Approximate direct and reverse nearest neighbor queries, and the k-nearest neighbor graph
Karina Figueroa and Rodrigo Paredes
Retrieving the k-nearest neighbors of a query object
is a basic primitive in similarity searching. A related, far less
explored primitive is to obtain the dataset elements which would have
the query object within their own k-nearest neighbors, known as the
reverse k-nearest neighbor query. We already have indices and
algorithms to solve k-nearest neighbors queries in general metric
spaces; yet, in many cases of practical interest they degenerate to sequential
scanning. The naive algorithm for reverse k-nearest neighbor
queries has quadratic complexity, because k-nearest neighbors of
all the dataset objects must be found; this is too expensive.
Hence, when solving these primitives we can tolerate
trading correctness in the solution for searching time.
In this paper we propose an efficient approximate approach to solve these
similarity queries with high retrieval rate.

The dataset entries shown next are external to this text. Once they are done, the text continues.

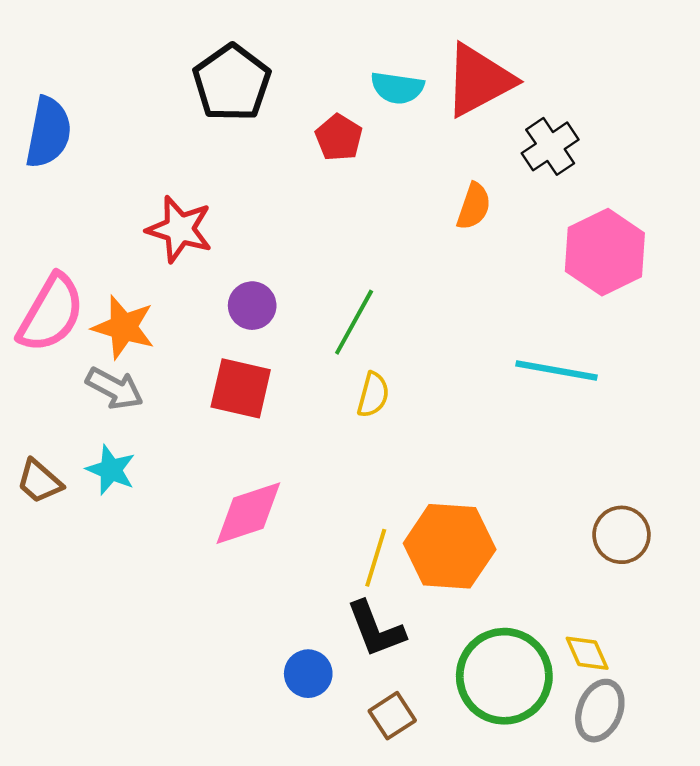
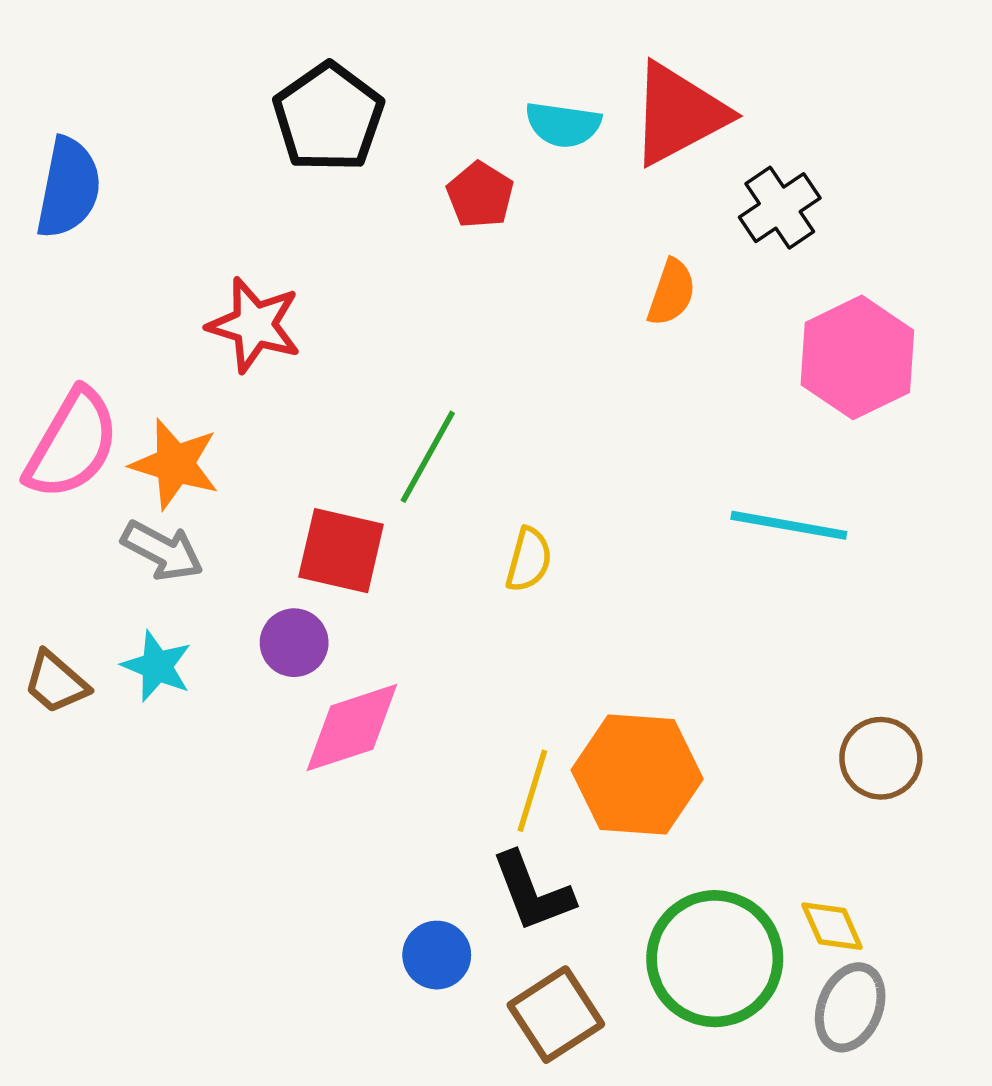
purple circle: (252, 306) -> (294, 643), moved
green line: (354, 322) -> (428, 457), moved
brown square: (392, 716) -> (556, 1015), size x1.4

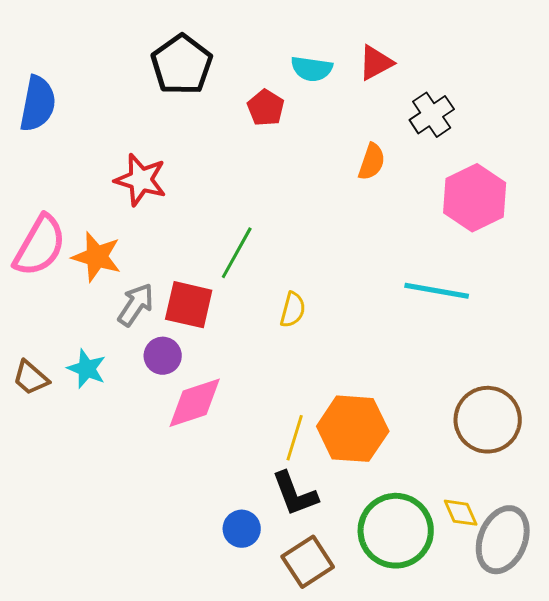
red triangle: (679, 114) -> (376, 63), size x0.6
gray arrow: (162, 551) -> (136, 305), moved, turned -84
brown circle: (881, 758) -> (488, 420), size x1.5
gray ellipse: (850, 1007) -> (503, 540), moved, size x1.4

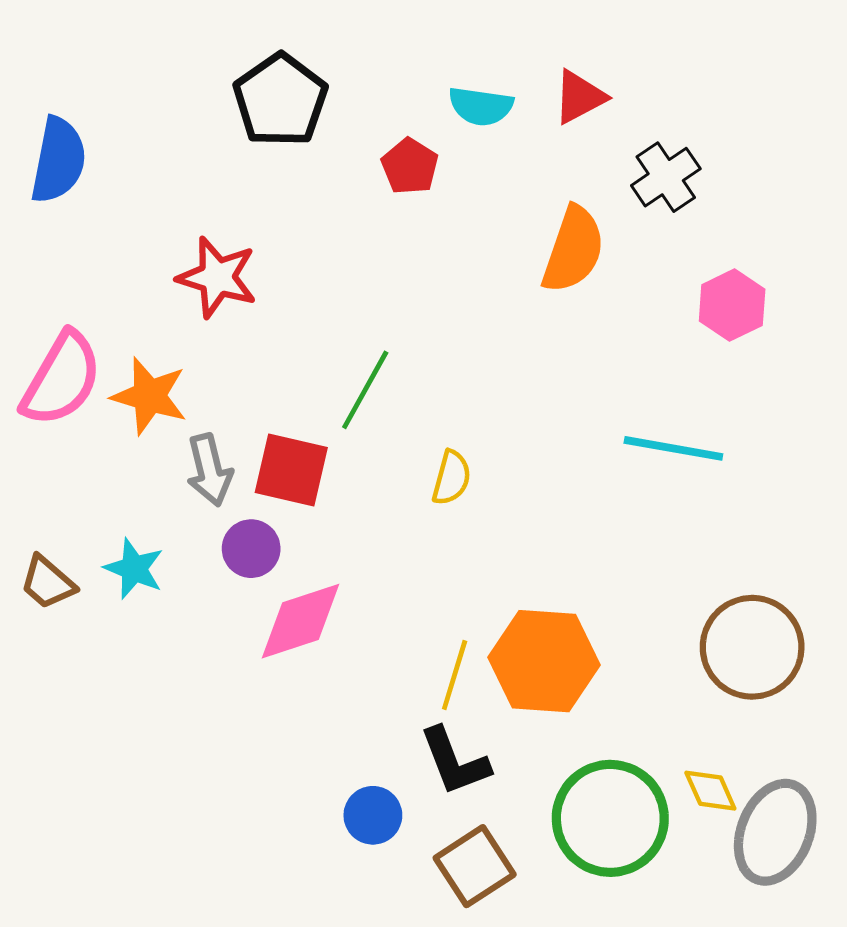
orange semicircle: (372, 162) -> (573, 250), size x1.5
pink hexagon: (475, 198) -> (732, 305), size x0.7
gray arrow: (136, 305) -> (209, 470), turned 132

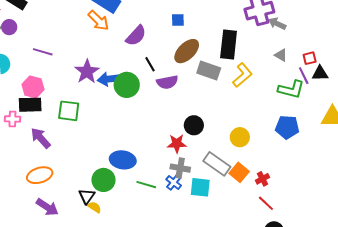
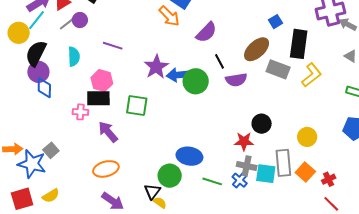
blue square: (178, 20) -> (275, 22), moved, turned -32
gray rectangle: (217, 164) -> (283, 163), turned 48
cyan square: (200, 187) -> (266, 174), moved

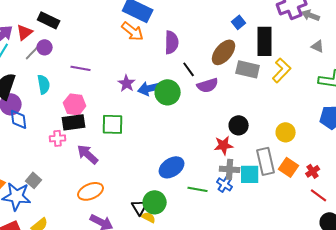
purple semicircle: (206, 32) -> (172, 42), turned -35
purple star: (156, 67) -> (127, 83), size x0.7
blue ellipse: (189, 156) -> (172, 167), turned -35
green circle: (170, 176) -> (155, 202), moved

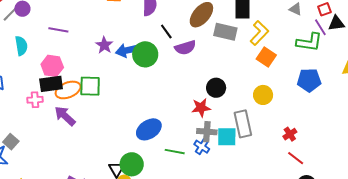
orange square: (289, 167) -> (266, 57), moved
orange ellipse: (91, 191) -> (68, 90), moved

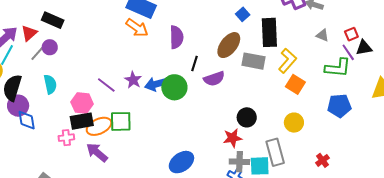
purple line: (58, 30) -> (106, 85), moved, turned 30
black line: (166, 31) -> (195, 63), turned 56

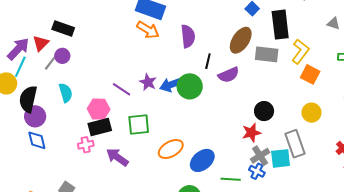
blue diamond: (27, 120) -> (37, 140), moved
orange ellipse: (99, 126) -> (171, 149), moved
gray cross: (239, 162) -> (260, 156), turned -30

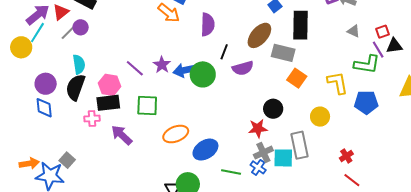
yellow L-shape: (300, 51) -> (338, 83), moved, turned -55
orange square: (310, 74) -> (297, 78), moved
black semicircle: (28, 99) -> (75, 87), moved

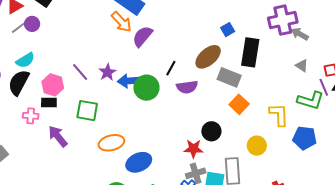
purple semicircle: (208, 25) -> (142, 36), moved, turned -150
cyan semicircle: (79, 64) -> (25, 60), turned 60
black rectangle: (108, 103) -> (49, 103), size x0.7

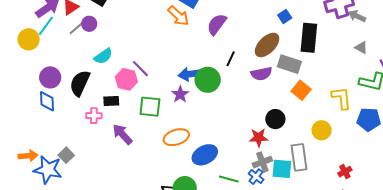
purple semicircle: (142, 36) -> (217, 24), moved
cyan semicircle: (25, 60) -> (103, 56), moved
purple star: (107, 72) -> (180, 94), moved
pink hexagon: (53, 85) -> (126, 79), moved
purple semicircle: (187, 87) -> (261, 74), moved

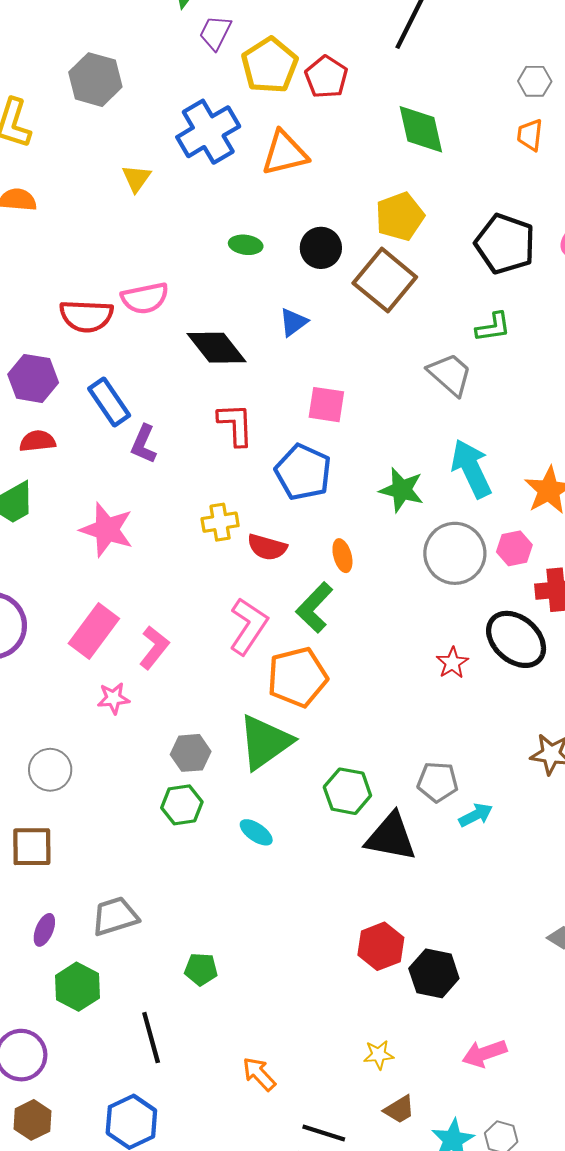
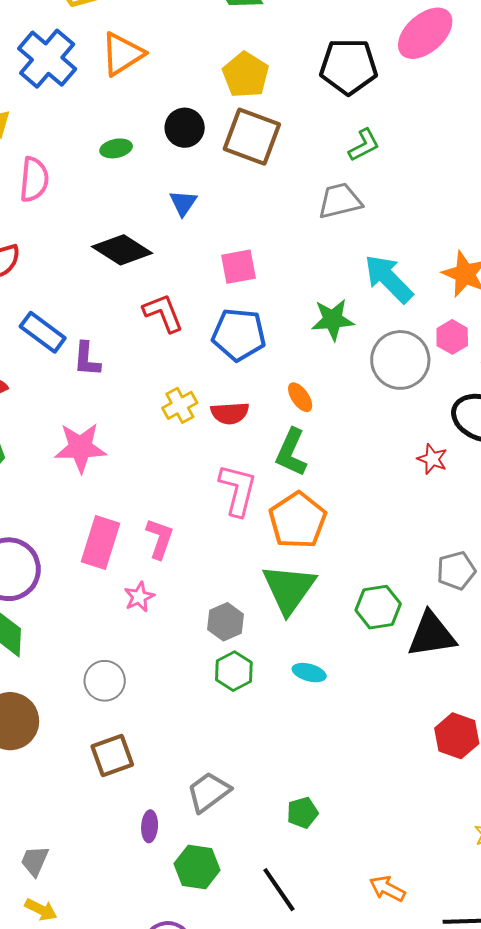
pink semicircle: (145, 298) -> (34, 180), moved, turned -54
gray trapezoid: (450, 374) -> (340, 201), turned -36

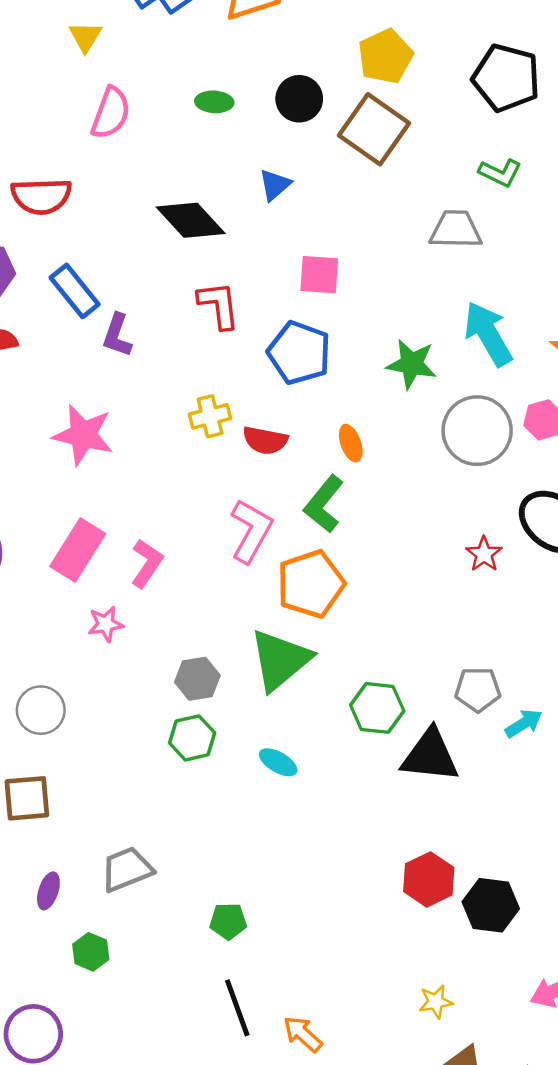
green L-shape: (364, 145) -> (500, 173), turned 39
green hexagon: (197, 867) -> (91, 952), size x0.7
black line: (279, 890) -> (237, 1008), moved

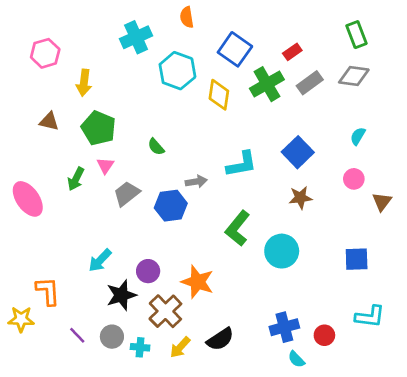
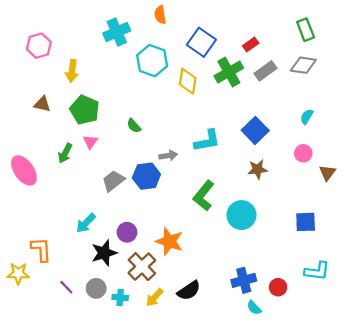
gray trapezoid: (127, 194) -> (113, 181), moved

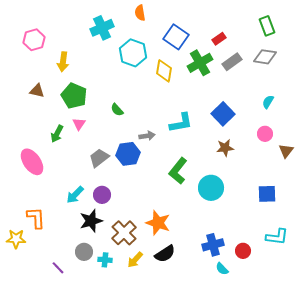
pink ellipse: (24, 170) -> (32, 162), moved
purple circle: (127, 232) -> (102, 195), moved
orange star: (169, 241) -> (158, 223), moved
purple line: (66, 287) -> (58, 268), moved

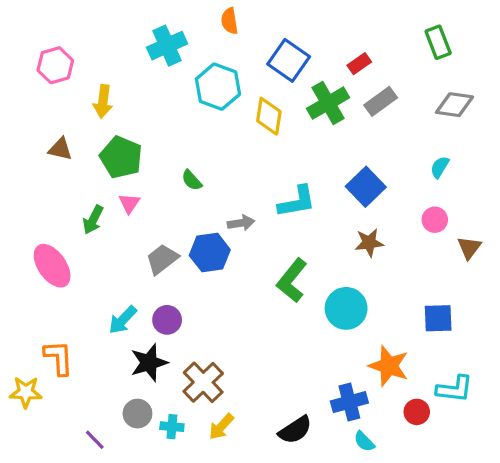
gray diamond: (265, 57) -> (455, 105), moved
orange star: (158, 223) -> (389, 366), moved
red circle: (243, 251) -> (417, 412), moved
black semicircle: (165, 254) -> (295, 430), moved

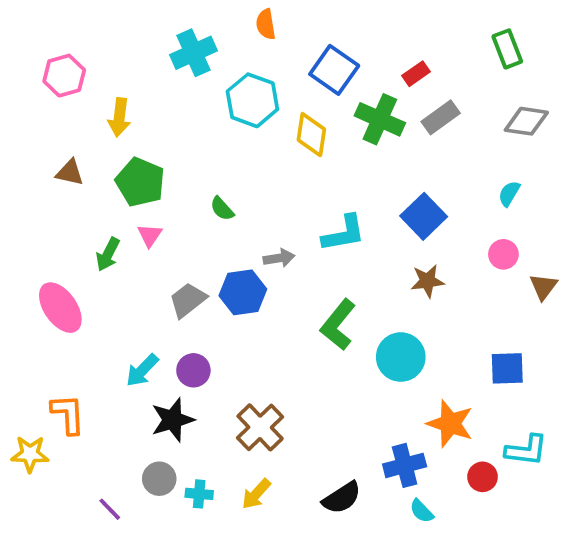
green cross: (328, 103) -> (380, 119), turned -36
brown cross: (203, 382) -> (260, 427), moved

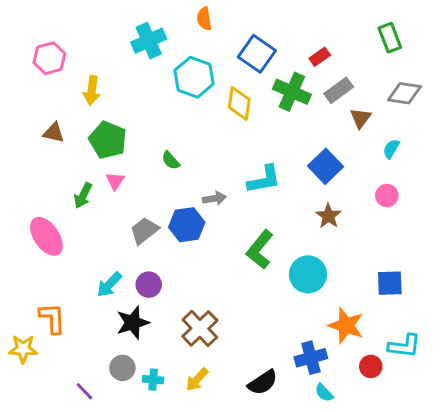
brown star: (427, 281) -> (328, 216), turned -30
brown triangle: (543, 287) -> (361, 118), moved

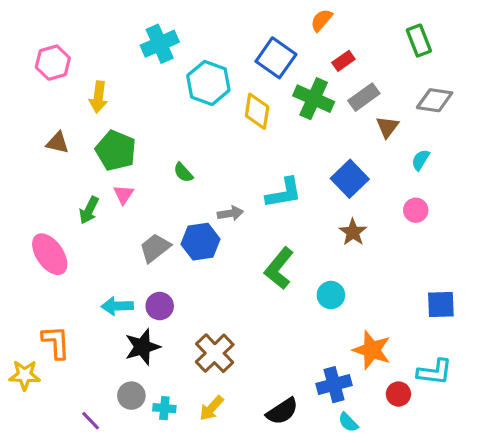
orange semicircle: (204, 19) -> (321, 20), moved, turned 50
cyan circle: (308, 274) -> (331, 295), size x0.7
blue square: (390, 283) -> (441, 304), moved
cyan arrow: (109, 285) -> (117, 306), turned 44

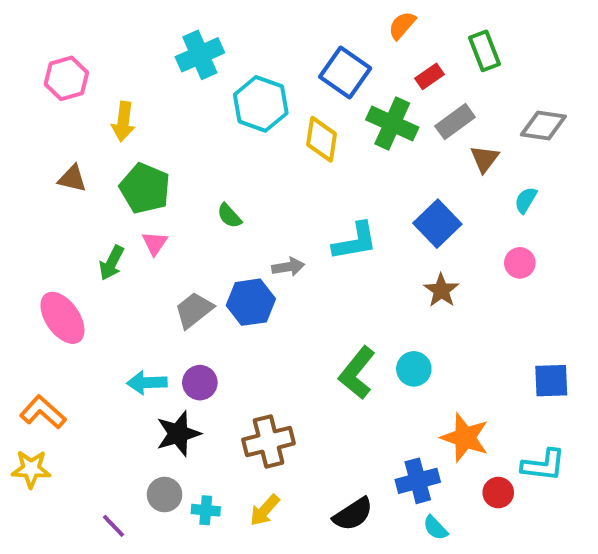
green rectangle: (419, 41) -> (484, 51), moved
green L-shape: (279, 268) -> (357, 373), moved
orange L-shape: (56, 342) -> (43, 412), moved, turned -45
brown cross: (215, 353) -> (269, 442), turned 30

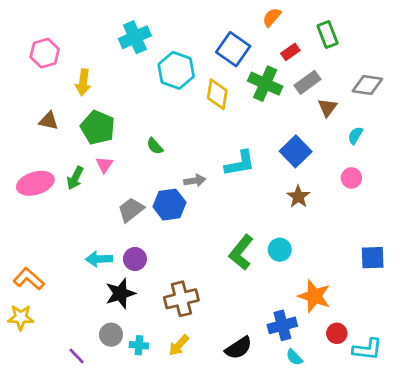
pink ellipse: (62, 318) -> (35, 183), moved, turned -72
cyan L-shape: (543, 465) -> (367, 349), moved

Then, we show how to use our approximate k-nearest neighbor
queries to construct (an approximation of) the k-nearest
neighbor graph when we have a fixed dataset. Finally, combining both
primitives we show how to dynamically maintain the approximate
k-nearest neighbor graph of the objects currently stored within the
metric dataset, that is, considering both object insertions and deletions.